EXERCISE INPUTS:
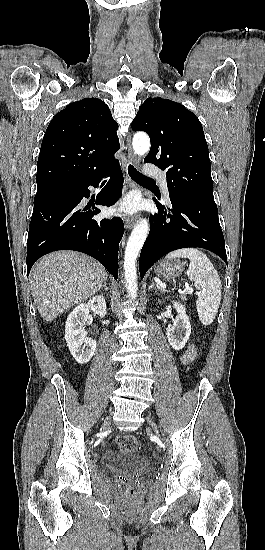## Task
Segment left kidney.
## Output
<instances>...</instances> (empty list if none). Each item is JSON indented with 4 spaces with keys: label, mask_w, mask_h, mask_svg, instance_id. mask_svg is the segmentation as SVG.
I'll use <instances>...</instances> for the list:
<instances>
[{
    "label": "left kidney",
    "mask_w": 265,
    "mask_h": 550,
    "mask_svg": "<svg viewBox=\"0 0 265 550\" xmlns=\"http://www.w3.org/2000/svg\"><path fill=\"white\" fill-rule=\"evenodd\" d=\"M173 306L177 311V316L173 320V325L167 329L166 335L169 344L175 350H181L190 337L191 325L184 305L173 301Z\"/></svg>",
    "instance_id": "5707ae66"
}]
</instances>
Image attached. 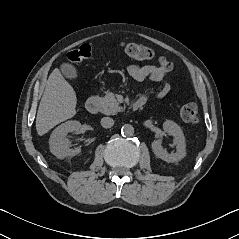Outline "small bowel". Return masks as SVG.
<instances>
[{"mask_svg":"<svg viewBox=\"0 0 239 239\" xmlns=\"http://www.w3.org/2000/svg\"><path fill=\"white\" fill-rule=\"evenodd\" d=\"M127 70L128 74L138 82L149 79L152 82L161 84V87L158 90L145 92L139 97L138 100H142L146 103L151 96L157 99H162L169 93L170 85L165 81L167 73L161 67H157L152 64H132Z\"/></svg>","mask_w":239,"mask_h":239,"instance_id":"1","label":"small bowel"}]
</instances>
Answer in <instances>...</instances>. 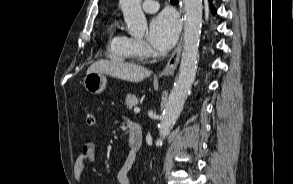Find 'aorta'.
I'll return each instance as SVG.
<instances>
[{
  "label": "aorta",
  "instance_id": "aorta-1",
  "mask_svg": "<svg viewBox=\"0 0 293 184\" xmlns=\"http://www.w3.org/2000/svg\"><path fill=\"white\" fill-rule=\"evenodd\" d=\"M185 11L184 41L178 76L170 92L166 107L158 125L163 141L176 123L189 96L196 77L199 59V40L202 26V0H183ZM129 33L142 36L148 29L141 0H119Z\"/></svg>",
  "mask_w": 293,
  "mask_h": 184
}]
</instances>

* * *

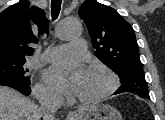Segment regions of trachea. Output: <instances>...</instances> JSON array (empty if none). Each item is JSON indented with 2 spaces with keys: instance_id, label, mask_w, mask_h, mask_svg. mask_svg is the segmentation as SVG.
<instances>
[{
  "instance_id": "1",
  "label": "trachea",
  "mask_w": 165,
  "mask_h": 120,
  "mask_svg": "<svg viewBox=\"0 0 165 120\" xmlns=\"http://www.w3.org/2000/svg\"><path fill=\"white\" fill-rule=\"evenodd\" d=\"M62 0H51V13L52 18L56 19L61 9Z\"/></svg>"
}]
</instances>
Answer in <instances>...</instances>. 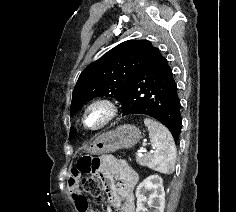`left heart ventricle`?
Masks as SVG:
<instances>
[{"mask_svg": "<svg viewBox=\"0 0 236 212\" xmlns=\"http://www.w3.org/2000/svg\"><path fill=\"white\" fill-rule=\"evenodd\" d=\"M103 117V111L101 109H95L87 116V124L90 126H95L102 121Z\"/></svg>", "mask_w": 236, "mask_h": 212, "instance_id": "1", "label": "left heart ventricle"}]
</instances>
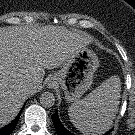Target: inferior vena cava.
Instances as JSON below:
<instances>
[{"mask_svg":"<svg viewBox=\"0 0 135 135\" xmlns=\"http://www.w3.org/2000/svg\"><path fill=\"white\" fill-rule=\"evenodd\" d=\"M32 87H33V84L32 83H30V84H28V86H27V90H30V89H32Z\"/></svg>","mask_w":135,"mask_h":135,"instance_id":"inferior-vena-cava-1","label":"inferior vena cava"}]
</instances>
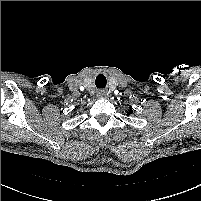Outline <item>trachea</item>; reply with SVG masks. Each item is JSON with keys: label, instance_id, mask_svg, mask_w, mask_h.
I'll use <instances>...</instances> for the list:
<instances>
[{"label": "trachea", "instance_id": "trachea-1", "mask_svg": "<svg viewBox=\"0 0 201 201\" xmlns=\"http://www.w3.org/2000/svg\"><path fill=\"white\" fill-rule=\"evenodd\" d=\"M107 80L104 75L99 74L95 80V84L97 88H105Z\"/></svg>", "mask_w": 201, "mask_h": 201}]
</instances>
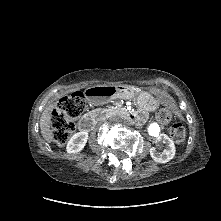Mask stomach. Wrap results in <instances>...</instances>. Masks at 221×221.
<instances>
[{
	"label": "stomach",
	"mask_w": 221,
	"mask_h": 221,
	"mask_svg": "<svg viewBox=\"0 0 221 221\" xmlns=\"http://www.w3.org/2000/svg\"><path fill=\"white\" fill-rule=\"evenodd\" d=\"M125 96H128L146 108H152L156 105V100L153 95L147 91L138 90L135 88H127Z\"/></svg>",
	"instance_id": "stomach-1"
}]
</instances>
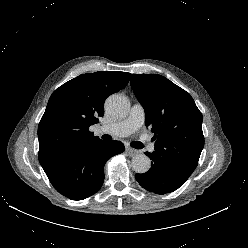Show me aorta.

TASK STATEMENT: Your answer must be the lines above from the one holding "Outline <item>trachea</item>; reply" up to and including the one holding "Show me aorta.", exact and with no pictures.

EXERCISE OUTPUT:
Outline <item>trachea</item>; reply with SVG masks. Each item is JSON with keys: label, instance_id, mask_svg, mask_w, mask_h.
I'll use <instances>...</instances> for the list:
<instances>
[{"label": "trachea", "instance_id": "trachea-1", "mask_svg": "<svg viewBox=\"0 0 201 201\" xmlns=\"http://www.w3.org/2000/svg\"><path fill=\"white\" fill-rule=\"evenodd\" d=\"M107 80L104 75L99 74L95 80V84L97 88H105Z\"/></svg>", "mask_w": 201, "mask_h": 201}]
</instances>
Mask stomach. Wrap results in <instances>...</instances>. Masks at 221×221.
<instances>
[{
	"label": "stomach",
	"mask_w": 221,
	"mask_h": 221,
	"mask_svg": "<svg viewBox=\"0 0 221 221\" xmlns=\"http://www.w3.org/2000/svg\"><path fill=\"white\" fill-rule=\"evenodd\" d=\"M125 96H128L146 108H152L156 105V100L153 95L147 91L138 90L135 88H127Z\"/></svg>",
	"instance_id": "stomach-1"
}]
</instances>
Show me aorta.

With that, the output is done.